Alzai il dito medio, senza guardarlo: «Vai al diavolo.»
«Povera stella, io sono il diavolo.» risi con la faccia che mi sprofondava nel cuscino del divano.
Brad, stava in silenzio su una delle poltrone bordeaux. «Hai già scelto uno dei due, come futuro marito?» domandò lui.
Rimasi in silenzio, senza dare risposta. Avevo la testa sprofondata nel cuscino, il respiro era regolare, però sudavo per la paura. Per la scelta.
Dopo vari minuti di silenzio imbarazzante, mi alzai, dirigendomi verso camera mia. «Aspetta!» esclamò Brad, mentre, ero ormai a metà della scalinata. Però non mi fermai. Arrivara davanti alla porta della camera, me lo ritrovai davanti, senza che me ne accorgessi.
«Che vuoi?» chiesi brusca.
«Non scegliere lui.» sembrava disperato.
«Perchè? E poi chi ti ha detto che lo farò, potrei rimanere single a vita, senza scegliere nessuno dei due.» ci pensai su, senza dargli la possibilità di ribattere, almeno per un momento. «Anzi, perché rimanere a single a vita per farvi uno spregio? Potrei trovare il mio principe azzurro.» dissi con ribrezzo, pensando alle parole di..mio padre.

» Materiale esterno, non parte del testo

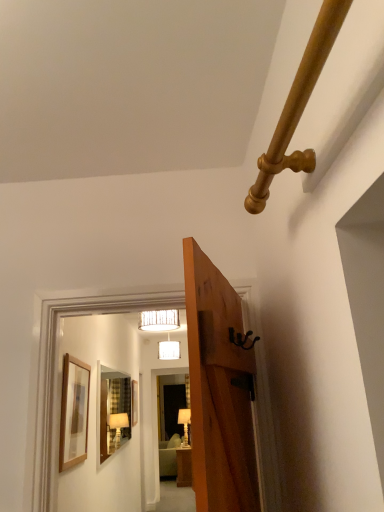 Question: Considering the relative positions of black matte door handle at upper right and gold polished pipe at upper right in the image provided, is black matte door handle at upper right to the left of gold polished pipe at upper right from the viewer's perspective?

Choices:
 (A) yes
 (B) no

Answer: (A)

Question: Can you confirm if black matte door handle at upper right is thinner than gold polished pipe at upper right?

Choices:
 (A) yes
 (B) no

Answer: (A)

Question: Does black matte door handle at upper right lie in front of gold polished pipe at upper right?

Choices:
 (A) yes
 (B) no

Answer: (B)

Question: Are black matte door handle at upper right and gold polished pipe at upper right making contact?

Choices:
 (A) no
 (B) yes

Answer: (A)

Question: From a real-world perspective, is black matte door handle at upper right physically above gold polished pipe at upper right?

Choices:
 (A) no
 (B) yes

Answer: (A)

Question: Could you tell me if black matte door handle at upper right is turned towards gold polished pipe at upper right?

Choices:
 (A) no
 (B) yes

Answer: (A)

Question: From the image's perspective, is matte white lampshade at upper center, which is counted as the third lamp, starting from the bottom, over white glossy lamp at center, which appears as the third lamp when viewed from the front?

Choices:
 (A) no
 (B) yes

Answer: (B)

Question: Is matte white lampshade at upper center, which is counted as the third lamp, starting from the bottom, positioned before white glossy lamp at center, which ranks as the third lamp in top-to-bottom order?

Choices:
 (A) no
 (B) yes

Answer: (B)

Question: Is matte white lampshade at upper center, marked as the 1th lamp in a front-to-back arrangement, with white glossy lamp at center, which ranks as the third lamp in top-to-bottom order?

Choices:
 (A) yes
 (B) no

Answer: (B)

Question: Does matte white lampshade at upper center, which is counted as the third lamp, starting from the bottom, have a greater width compared to white glossy lamp at center, which appears as the third lamp when viewed from the front?

Choices:
 (A) no
 (B) yes

Answer: (B)

Question: Is matte white lampshade at upper center, which appears as the first lamp when viewed from the top, not near white glossy lamp at center, arranged as the 1th lamp when ordered from the bottom?

Choices:
 (A) no
 (B) yes

Answer: (B)

Question: Does matte white lampshade at upper center, marked as the 1th lamp in a front-to-back arrangement, have a larger size compared to white glossy lamp at center, which ranks as the first lamp in back-to-front order?

Choices:
 (A) yes
 (B) no

Answer: (B)

Question: From a real-world perspective, is matte white lampshade at upper center, which appears as the first lamp when viewed from the top, positioned under white fabric lampshade at upper center, the 2th lamp in the bottom-to-top sequence, based on gravity?

Choices:
 (A) yes
 (B) no

Answer: (A) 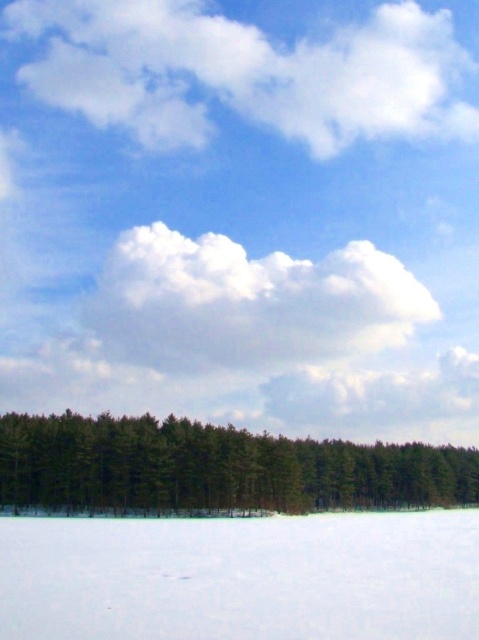 You are an artist planning to paint the winter landscape. You want to ensure the white fluffy cloud at upper center and the green matte trees at lower center are proportionally accurate. Which object should you paint larger?

The white fluffy cloud at upper center should be painted larger because it is bigger than the green matte trees at lower center according to the description.

You are an observer looking at the winter landscape. You notice the white fluffy cloud at upper center and the green matte trees at lower center. Which object is closer to you?

The white fluffy cloud at upper center is closer to you because it is further to the viewer than the green matte trees at lower center. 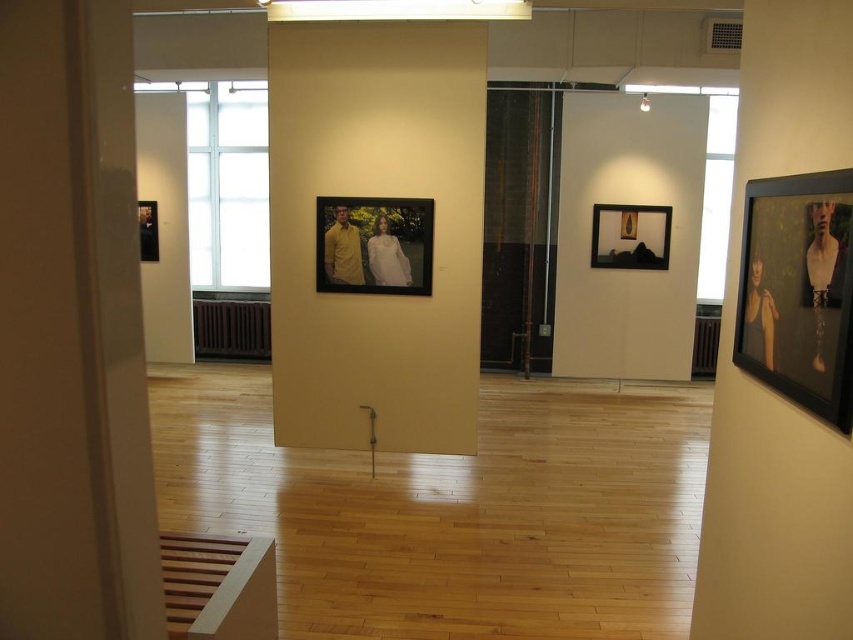 Is matte plastic picture frame at center taller than matte black portrait at left?

Correct, matte plastic picture frame at center is much taller as matte black portrait at left.

What do you see at coordinates (374, 244) in the screenshot?
I see `matte plastic picture frame at center` at bounding box center [374, 244].

Identify the location of matte plastic picture frame at center. (374, 244).

Can you confirm if black matte picture frame at right is positioned above matte plastic picture frame at center?

Actually, black matte picture frame at right is below matte plastic picture frame at center.

Who is more forward, (775,330) or (415,259)?

Point (775,330) is in front.

What do you see at coordinates (798, 291) in the screenshot? I see `black matte picture frame at right` at bounding box center [798, 291].

The image size is (853, 640). In order to click on black matte picture frame at right in this screenshot , I will do `click(798, 291)`.

I want to click on matte black picture frame at center, so click(x=630, y=236).

Does matte black picture frame at center have a lesser width compared to matte black portrait at left?

Incorrect, matte black picture frame at center's width is not less than matte black portrait at left's.

Is point (596, 205) farther from camera compared to point (148, 212)?

No, it is not.

Locate an element on the screen. The width and height of the screenshot is (853, 640). matte black picture frame at center is located at coordinates (630, 236). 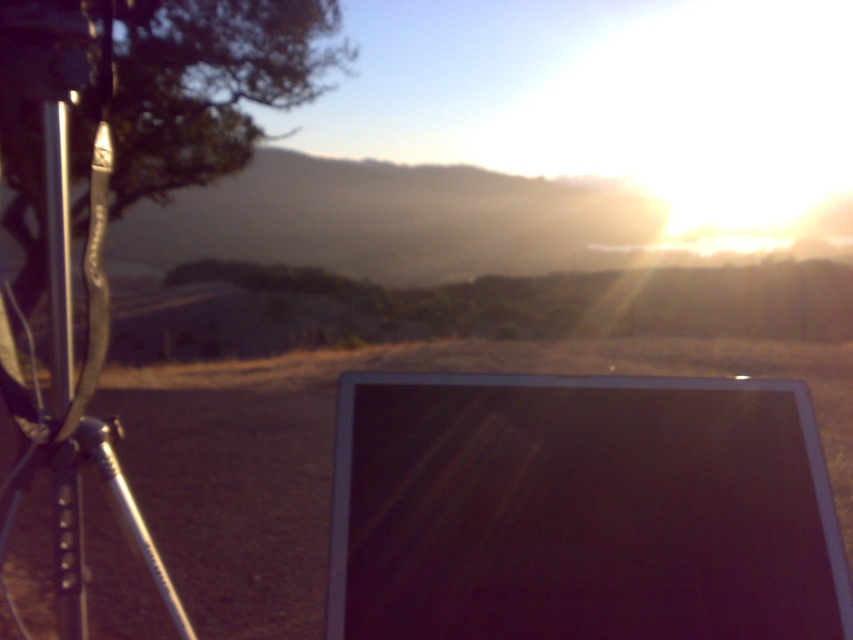 Looking at this image, you are setting up equipment for a photoshoot and need to place a camera bag between the silver metallic tripod at left and the metallic silver pole at left. Given their sizes, which object should you place the bag closer to to ensure it doesn

The silver metallic tripod at left has a larger width than the metallic silver pole at left, so placing the camera bag closer to the tripod would provide more space between the two objects.

You are a photographer setting up equipment in the scene. You notice the silver metallic tripod at left and the metallic silver pole at left. Which object is closer to you?

The silver metallic tripod at left is positioned over the metallic silver pole at left, meaning it is closer to you.

You are a photographer setting up equipment for a sunrise shot. You have a silver metallic tripod at left and a metallic silver pole at left. Which object is closer to the center of the image?

The silver metallic tripod at left is positioned on the right side of metallic silver pole at left, so the tripod is closer to the center of the image than the pole. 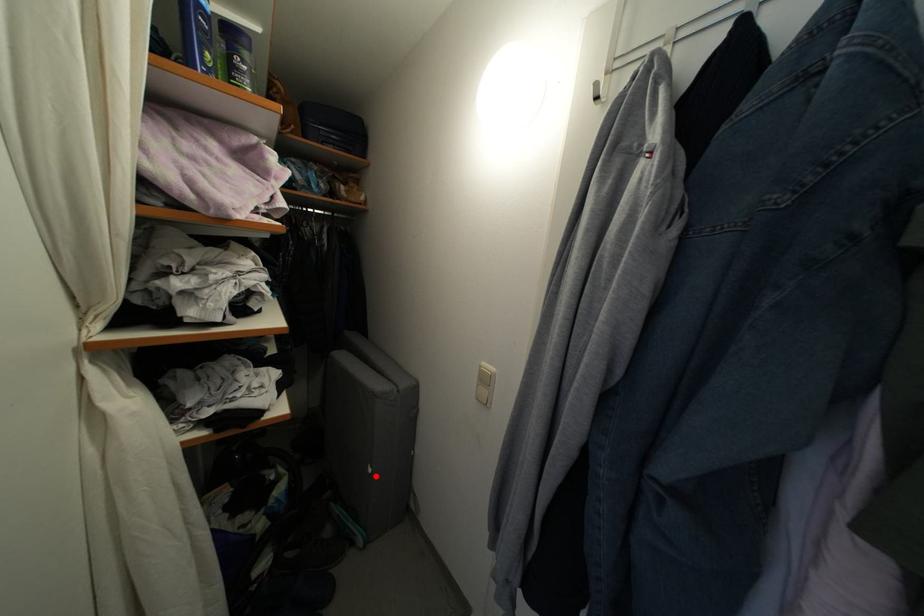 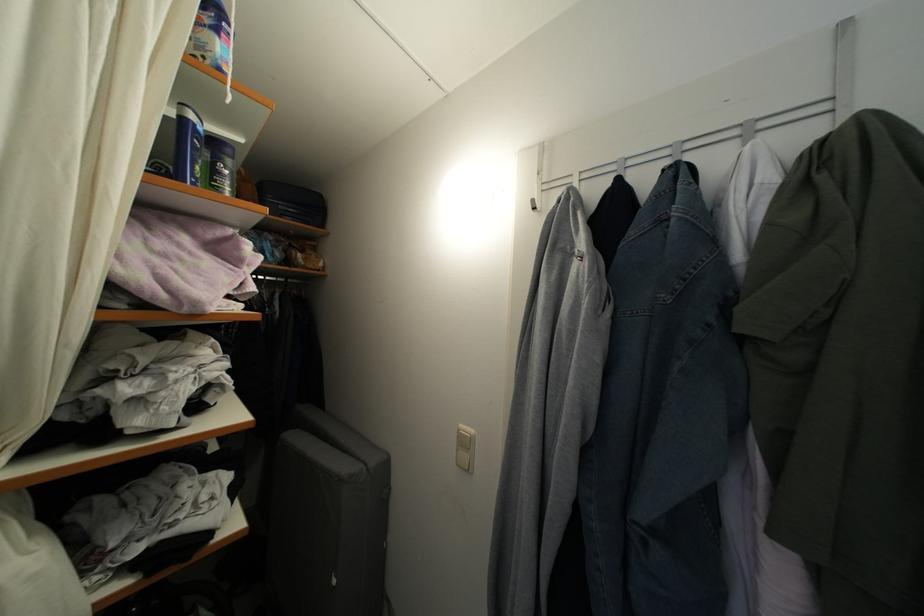 Where in the second image is the point corresponding to the highlighted location from the first image?

(339, 588) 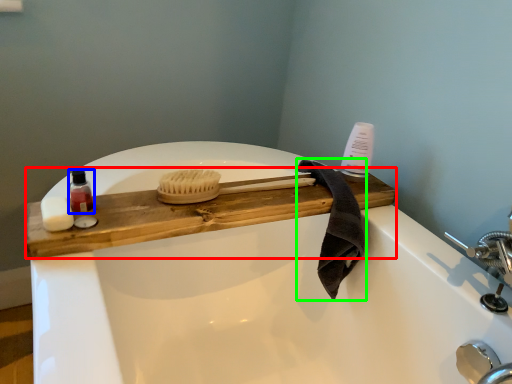 Question: Considering the real-world distances, which object is closest to counter top (highlighted by a red box)? toiletry (highlighted by a blue box) or bath towel (highlighted by a green box).

Choices:
 (A) toiletry
 (B) bath towel

Answer: (B) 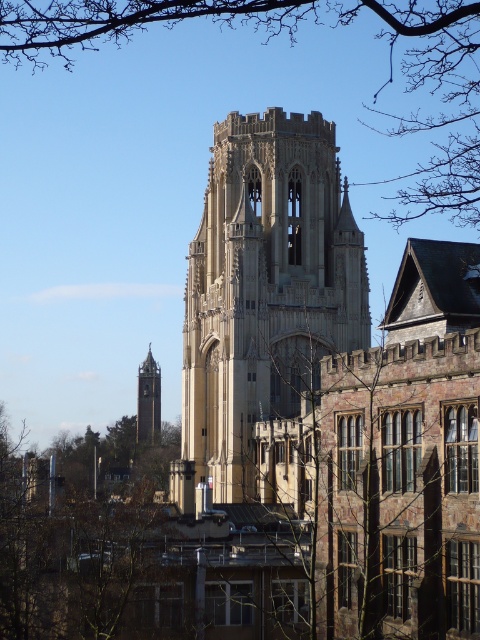 Question: Which of the following is the closest to the observer?

Choices:
 (A) (84, 4)
 (B) (292, 280)

Answer: (A)

Question: Which point is farther to the camera?

Choices:
 (A) (136, 410)
 (B) (346, 268)

Answer: (A)

Question: Can you confirm if beige stone tower at center is positioned to the right of brown leafless branches at upper center?

Choices:
 (A) no
 (B) yes

Answer: (B)

Question: Is beige stone tower at center in front of smooth stone bell tower at center?

Choices:
 (A) no
 (B) yes

Answer: (B)

Question: Is beige stone tower at center to the right of smooth stone bell tower at center from the viewer's perspective?

Choices:
 (A) yes
 (B) no

Answer: (A)

Question: Which object is the farthest from the beige stone tower at center?

Choices:
 (A) brown leafless branches at upper center
 (B) smooth stone bell tower at center

Answer: (B)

«Devi sceglierne uno di noi due, per forza.» affermò guardandomi con sguardo non più disperato come prima, ma sembrava quasi preoccupato. «Entro due..mesi.»
Rimasi in silenzio a fissarlo, mentre lui ricambiava, molto intensamente, facendomi arrossire, di nuovo. «Due, cosa?!» urlai. «Questo non me lo avevate detto! Anche se non mi avete detto nulla, a dir la verità.»
«Calmati.» disse serio.
«Ma dillo a tua sorella, di calmarsi!» non riuscivo a crederci.
«Io non ho una sorella.»
«Ma sei proprio scemo! Si chiama "ironia".» dissi facendo le virgolette con le dita. «Io non scelgo nessun dei due. Punto e basta. La questione finisce qui.»
Entrai in camera, sbattendo la porta, per poi chiuderla a chiave. Presi il cellulare senza pensarci due volte, composi il numero di Logan, dopo vari "bip", partì la segreteria telefonica. Grandioso, pensai.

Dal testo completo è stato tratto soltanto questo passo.